Reputation: comfort and the Begode contrast
Among English-language EUC reviewers, KingSong has a reputation for comfort and reliability:
- The smoothest ride. Freshly Charged calls the S22/S20 suspension “the smoothest EUC ride ever,” turning previously intimidating obstacles into fun; Everything Electric Unicycle sums up the S22 as “an excellent EUC with a fantastic suspension system.” (Freshly Charged; Everything Electric Unicycle)

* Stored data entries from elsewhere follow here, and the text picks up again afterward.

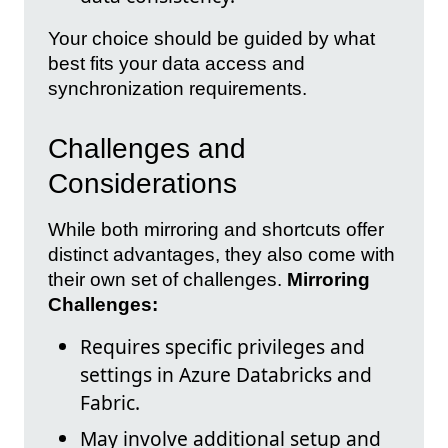
Your choice should be guided by what
best fits your data access and
synchronization requirements.
Challenges and
Considerations
While both mirroring and shortcuts offer
distinct advantages, they also come with
their own set of challenges.
Mirroring
Challenges:
Requires specific privileges and
settings in Azure Databricks and
Fabric.
May involve additional setup and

- Quality vs Begode. In a direct comparison, reviewers judge the S22 the better-built machine than the Begode Master because of its materials, say KingSong has “a much better reputation for longevity and safety than Begode,” that its weather protection is better (Begode often needs aftermarket shells and 3D-printed bumpers), and that the S22 holds its value better. KingSong currently holds better quality control than Begode. (Everything Electric Unicycle)
- An honest counterpoint. At the same time, reviewers called 2024 a “stagnant year” for KingSong, in which competitors’ releases overshadowed the brand, and its mid-range new models were priced several hundred dollars above comparable Begode machines without matching them on specs. (Freshly Charged)
It is precisely this pairing — KingSong’s comfort-and-quality against Begode’s power-first — that illustrates how the young unicycle class has stratified into different engineering optima, just like the scooter class.
KingSong in 2026
KingSong remains an active, vertically integrated maker. Its current flagship is the S22 Pro / Pro+ (a 4,000 W motor, up to 8,500 W peak, a 2,220 Wh Samsung 50S battery, 70 km/h, 130 mm of suspension travel), available to ship. (KingSong) On 29 November 2025 the brand announced four next-generation models — the 14D Pro, 16S Pro, 16X Pro and 18XL Pro — confirming a fresh 2025–2026 lineup, and it positions itself as a global smart-mobility player across six continents with a network of more than 1,000 partners. (AOL) Its primary North American distributor is eWheels; in Europe, authorised dealers (for example Oneride and Voltride) offer a 24-month warranty and a European warehouse. (eWheels; Voltride)
Summary
KingSong is not the maker of the “most powerful” unicycle, but the benchmark of the comfort-and-quality class: one of the oldest EUC makers (since 2012), vertically integrated, which bet on smooth suspension, material quality and after-sales service — and earned a better reputation for longevity and safety than power-first Begode. Its own history is not unblemished (the early fragility of the S18, the troubled launch and “glass jaw” of the S22), but the weaknesses lie in individual parts rather than safety.
For a buyer today, KingSong is the right choice for a specific use case: a rider whose priority is ride smoothness, build quality and service support, rather than absolute power or being first to a new technology. If the priority is maximum raw power, Begode is more fitting in the class; the wider context and the place of InMotion and Veteran are in the EUC history profile. KingSong’s vertical integration of its own electronics is akin to the approach of NAMI in the scooter world; and the full KingSong model range is in the brand catalogue.